*** Opening of Source records ***

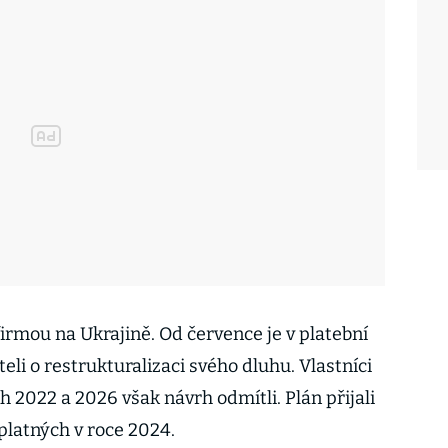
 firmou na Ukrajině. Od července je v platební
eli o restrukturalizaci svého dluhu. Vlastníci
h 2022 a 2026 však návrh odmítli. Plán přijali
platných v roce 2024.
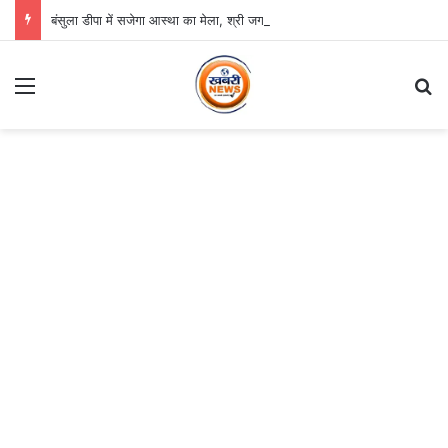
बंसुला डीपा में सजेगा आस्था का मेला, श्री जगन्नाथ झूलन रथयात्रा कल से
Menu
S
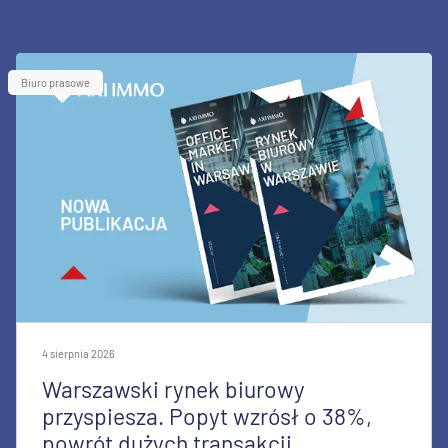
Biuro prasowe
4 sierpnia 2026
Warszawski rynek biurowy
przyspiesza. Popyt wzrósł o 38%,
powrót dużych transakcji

*** Close of Source records ***
*** Opening of Source records ***

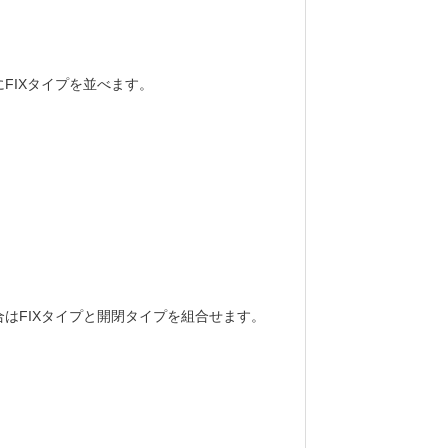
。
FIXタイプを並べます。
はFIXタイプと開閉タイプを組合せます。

*** Close of Source records ***
*** Opening of Source records ***

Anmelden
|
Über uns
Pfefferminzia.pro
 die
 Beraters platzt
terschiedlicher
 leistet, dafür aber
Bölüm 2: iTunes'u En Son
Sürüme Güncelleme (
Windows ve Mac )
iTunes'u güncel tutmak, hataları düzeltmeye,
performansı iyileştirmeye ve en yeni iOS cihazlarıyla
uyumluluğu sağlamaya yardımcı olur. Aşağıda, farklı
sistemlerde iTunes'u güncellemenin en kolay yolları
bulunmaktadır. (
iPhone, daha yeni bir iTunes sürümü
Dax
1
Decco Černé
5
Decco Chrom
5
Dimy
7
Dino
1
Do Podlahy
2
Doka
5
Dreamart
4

*** Close of Source records ***

| What this task involves |
Determine which lines above include the word "yeni", and report those lines in full.

| Answer to the exercise |
performansı iyileştirmeye ve en yeni iOS cihazlarıyla
iPhone, daha yeni bir iTunes sürümü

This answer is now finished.